--- DATA EXTRACT Enclosed Below ---

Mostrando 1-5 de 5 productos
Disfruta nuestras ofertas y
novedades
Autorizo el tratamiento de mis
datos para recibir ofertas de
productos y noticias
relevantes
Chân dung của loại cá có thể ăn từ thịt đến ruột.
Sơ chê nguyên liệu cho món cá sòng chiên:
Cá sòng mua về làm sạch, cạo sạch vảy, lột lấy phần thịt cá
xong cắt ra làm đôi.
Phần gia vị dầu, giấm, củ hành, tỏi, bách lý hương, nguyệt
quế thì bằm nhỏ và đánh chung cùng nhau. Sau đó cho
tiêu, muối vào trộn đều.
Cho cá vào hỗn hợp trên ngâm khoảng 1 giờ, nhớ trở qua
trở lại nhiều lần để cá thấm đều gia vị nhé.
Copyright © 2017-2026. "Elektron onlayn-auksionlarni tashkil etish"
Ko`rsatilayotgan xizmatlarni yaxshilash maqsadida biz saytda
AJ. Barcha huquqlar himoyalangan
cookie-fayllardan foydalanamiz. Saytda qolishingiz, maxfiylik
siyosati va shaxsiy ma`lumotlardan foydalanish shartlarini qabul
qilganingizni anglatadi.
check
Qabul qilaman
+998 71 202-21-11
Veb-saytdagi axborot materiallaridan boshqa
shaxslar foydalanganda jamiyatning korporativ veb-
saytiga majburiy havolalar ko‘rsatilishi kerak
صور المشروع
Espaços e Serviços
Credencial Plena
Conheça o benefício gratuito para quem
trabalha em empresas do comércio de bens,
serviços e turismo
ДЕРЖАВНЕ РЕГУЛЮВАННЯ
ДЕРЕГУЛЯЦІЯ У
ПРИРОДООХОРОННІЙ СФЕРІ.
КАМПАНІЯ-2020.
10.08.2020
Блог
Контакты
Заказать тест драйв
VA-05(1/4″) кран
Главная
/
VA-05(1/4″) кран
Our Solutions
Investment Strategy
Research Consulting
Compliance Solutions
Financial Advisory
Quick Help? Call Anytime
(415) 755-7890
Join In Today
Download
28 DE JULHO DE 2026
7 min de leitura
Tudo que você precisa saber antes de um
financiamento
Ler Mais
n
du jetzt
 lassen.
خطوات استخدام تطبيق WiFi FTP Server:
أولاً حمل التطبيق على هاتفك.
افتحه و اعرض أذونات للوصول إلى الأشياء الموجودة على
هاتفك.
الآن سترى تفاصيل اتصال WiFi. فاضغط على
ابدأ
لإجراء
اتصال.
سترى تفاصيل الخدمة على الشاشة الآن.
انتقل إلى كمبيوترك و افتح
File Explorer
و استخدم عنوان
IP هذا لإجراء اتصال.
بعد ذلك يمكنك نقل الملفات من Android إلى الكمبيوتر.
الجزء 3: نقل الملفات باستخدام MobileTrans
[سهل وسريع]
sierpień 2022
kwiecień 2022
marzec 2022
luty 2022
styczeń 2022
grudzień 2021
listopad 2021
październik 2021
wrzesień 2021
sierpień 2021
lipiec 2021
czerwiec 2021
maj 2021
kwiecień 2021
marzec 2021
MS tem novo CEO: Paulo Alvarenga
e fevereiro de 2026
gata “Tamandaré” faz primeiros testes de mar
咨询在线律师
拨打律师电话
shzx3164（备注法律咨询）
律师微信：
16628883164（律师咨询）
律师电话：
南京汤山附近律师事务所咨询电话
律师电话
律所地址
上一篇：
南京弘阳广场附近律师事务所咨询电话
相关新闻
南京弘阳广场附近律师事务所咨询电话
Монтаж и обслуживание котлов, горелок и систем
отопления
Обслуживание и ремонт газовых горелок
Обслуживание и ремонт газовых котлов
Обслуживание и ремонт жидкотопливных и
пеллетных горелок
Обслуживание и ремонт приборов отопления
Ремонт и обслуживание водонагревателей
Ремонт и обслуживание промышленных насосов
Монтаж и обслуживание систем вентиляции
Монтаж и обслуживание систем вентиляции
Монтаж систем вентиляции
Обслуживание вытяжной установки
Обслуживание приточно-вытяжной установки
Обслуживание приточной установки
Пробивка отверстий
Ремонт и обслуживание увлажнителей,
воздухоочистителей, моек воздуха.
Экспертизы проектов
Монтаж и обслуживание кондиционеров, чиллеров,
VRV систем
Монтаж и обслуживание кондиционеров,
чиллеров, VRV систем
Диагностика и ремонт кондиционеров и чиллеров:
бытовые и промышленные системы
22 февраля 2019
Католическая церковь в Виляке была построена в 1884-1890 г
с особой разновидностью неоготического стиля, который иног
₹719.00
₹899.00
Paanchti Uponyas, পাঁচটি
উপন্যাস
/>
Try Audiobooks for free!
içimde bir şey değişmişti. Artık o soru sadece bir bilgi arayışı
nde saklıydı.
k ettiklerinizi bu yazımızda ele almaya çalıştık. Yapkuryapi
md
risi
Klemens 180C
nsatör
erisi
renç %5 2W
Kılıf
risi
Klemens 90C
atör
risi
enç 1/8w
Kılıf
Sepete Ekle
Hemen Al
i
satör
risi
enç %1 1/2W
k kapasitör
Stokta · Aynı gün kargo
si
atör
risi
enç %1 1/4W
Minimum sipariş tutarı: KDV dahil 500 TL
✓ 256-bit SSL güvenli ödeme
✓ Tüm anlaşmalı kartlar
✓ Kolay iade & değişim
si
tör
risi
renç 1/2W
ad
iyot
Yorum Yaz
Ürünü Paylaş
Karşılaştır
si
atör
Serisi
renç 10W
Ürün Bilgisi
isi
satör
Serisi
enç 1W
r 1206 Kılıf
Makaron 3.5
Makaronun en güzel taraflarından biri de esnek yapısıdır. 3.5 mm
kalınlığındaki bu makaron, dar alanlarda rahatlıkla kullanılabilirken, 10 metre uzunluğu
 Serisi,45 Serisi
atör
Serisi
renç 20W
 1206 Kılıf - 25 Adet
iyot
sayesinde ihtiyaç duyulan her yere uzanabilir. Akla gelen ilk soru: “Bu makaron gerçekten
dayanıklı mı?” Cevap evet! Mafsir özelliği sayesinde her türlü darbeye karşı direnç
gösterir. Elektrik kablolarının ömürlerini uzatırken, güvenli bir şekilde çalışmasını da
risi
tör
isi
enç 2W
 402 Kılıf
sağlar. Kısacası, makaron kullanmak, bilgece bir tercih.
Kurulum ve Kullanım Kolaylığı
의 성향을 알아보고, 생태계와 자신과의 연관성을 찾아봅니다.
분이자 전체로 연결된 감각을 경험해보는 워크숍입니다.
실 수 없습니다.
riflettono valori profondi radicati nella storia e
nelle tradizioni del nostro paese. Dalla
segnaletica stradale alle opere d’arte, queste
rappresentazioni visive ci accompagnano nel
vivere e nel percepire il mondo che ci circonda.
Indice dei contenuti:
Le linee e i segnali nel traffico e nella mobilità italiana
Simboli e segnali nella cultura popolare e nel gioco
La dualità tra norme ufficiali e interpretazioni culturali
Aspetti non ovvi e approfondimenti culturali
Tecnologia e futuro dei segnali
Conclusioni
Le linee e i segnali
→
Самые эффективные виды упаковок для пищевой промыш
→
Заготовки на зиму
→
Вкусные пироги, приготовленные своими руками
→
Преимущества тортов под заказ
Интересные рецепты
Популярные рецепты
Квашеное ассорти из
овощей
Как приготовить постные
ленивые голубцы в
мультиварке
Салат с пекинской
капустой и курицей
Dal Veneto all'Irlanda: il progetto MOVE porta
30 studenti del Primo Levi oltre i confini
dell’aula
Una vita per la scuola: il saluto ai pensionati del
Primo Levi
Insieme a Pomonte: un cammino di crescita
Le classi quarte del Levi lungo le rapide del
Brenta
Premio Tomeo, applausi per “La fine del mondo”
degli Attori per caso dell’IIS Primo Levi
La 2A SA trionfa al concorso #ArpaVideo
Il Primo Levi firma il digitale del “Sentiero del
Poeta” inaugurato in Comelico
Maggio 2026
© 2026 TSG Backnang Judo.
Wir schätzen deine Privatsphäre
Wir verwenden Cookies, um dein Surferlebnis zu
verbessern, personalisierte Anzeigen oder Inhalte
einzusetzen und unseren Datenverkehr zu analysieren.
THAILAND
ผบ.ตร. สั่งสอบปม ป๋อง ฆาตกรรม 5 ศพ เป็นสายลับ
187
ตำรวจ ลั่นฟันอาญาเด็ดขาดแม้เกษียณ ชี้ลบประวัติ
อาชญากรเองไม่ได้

--- End of Enclosed DATA EXTRACT ---

[WHAT THE EXERCISE ASKS] For the material above, reproduce exactly the lines from the line with "بعد ذلك يمكنك" to the line with "Stokta · Aynı gün kargo", inclusive, and exclude all others.

[RESULT]
بعد ذلك يمكنك نقل الملفات من Android إلى الكمبيوتر.
الجزء 3: نقل الملفات باستخدام MobileTrans
[سهل وسريع]
sierpień 2022
kwiecień 2022
marzec 2022
luty 2022
styczeń 2022
grudzień 2021
listopad 2021
październik 2021
wrzesień 2021
sierpień 2021
lipiec 2021
czerwiec 2021
maj 2021
kwiecień 2021
marzec 2021
MS tem novo CEO: Paulo Alvarenga
e fevereiro de 2026
gata “Tamandaré” faz primeiros testes de mar
咨询在线律师
拨打律师电话
shzx3164（备注法律咨询）
律师微信：
16628883164（律师咨询）
律师电话：
南京汤山附近律师事务所咨询电话
律师电话
律所地址
上一篇：
南京弘阳广场附近律师事务所咨询电话
相关新闻
南京弘阳广场附近律师事务所咨询电话
Монтаж и обслуживание котлов, горелок и систем
отопления
Обслуживание и ремонт газовых горелок
Обслуживание и ремонт газовых котлов
Обслуживание и ремонт жидкотопливных и
пеллетных горелок
Обслуживание и ремонт приборов отопления
Ремонт и обслуживание водонагревателей
Ремонт и обслуживание промышленных насосов
Монтаж и обслуживание систем вентиляции
Монтаж и обслуживание систем вентиляции
Монтаж систем вентиляции
Обслуживание вытяжной установки
Обслуживание приточно-вытяжной установки
Обслуживание приточной установки
Пробивка отверстий
Ремонт и обслуживание увлажнителей,
воздухоочистителей, моек воздуха.
Экспертизы проектов
Монтаж и обслуживание кондиционеров, чиллеров,
VRV систем
Монтаж и обслуживание кондиционеров,
чиллеров, VRV систем
Диагностика и ремонт кондиционеров и чиллеров:
бытовые и промышленные системы
22 февраля 2019
Католическая церковь в Виляке была построена в 1884-1890 г
с особой разновидностью неоготического стиля, который иног
₹719.00
₹899.00
Paanchti Uponyas, পাঁচটি
উপন্যাস
/>
Try Audiobooks for free!
içimde bir şey değişmişti. Artık o soru sadece bir bilgi arayışı
nde saklıydı.
k ettiklerinizi bu yazımızda ele almaya çalıştık. Yapkuryapi
md
risi
Klemens 180C
nsatör
erisi
renç %5 2W
Kılıf
risi
Klemens 90C
atör
risi
enç 1/8w
Kılıf
Sepete Ekle
Hemen Al
i
satör
risi
enç %1 1/2W
k kapasitör
Stokta · Aynı gün kargo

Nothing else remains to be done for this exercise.